Over the years, my practice has had its ups and downs. I have had injuries and illnesses. I went through periods when I was busy and didn’t have much time to practice, and other times when I could devote hours to the day. Throughout life, things change. I have learned that I need to be flexible in my expectations for my practice.

QUESTION 4: What year did you start teaching yoga and with whom did you do your YTT? Were there other influences on your teaching style (specific to yoga or others)?

DIANA:

I took my first YTT in the early 80’s and to the Sivananda ashram in New York State. I had been living outside the United States for many years and my teacher asked me to take her classes when she went to Pune, India. To do that, I needed a certificate, so I went home to New York and did my first training there. (To be perfectly honest, I enjoyed my time at the Sivananda ashram, but my yoga style didn’t suit me.)

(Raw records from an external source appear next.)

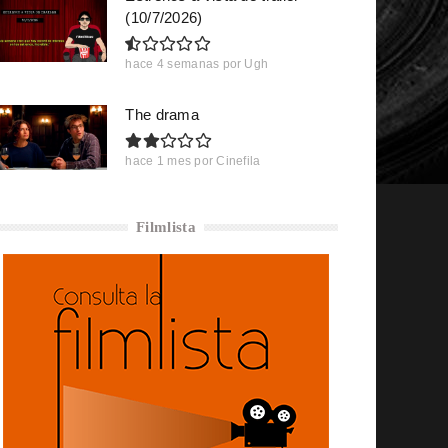
(10/7/2026)
hace 4 semanas
por
Ugh
The drama
hace 1 mes
por
Cinefila
Filmlista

My most intense training was with Dona Holleman in Italy over several years. (Dona Holleman is a senior yoga teacher and one of the first women to study with BKS Iyengar in the 1960’s.)

I have also studied with many other teachers over the years. The ones that struck me most about Women were Shandor Remete, Genny Kapuler, and Carrie Owerko. Carrie has been my head teacher and mentor for the past 10 years.

As a side note, I personally think a 200 TT is very little time to be qualified as a teacher. I think the workouts are great and encourage people to go deeper into their yoga practice and education. But being a teacher after 200 hours is presumptuous and sometimes dangerous.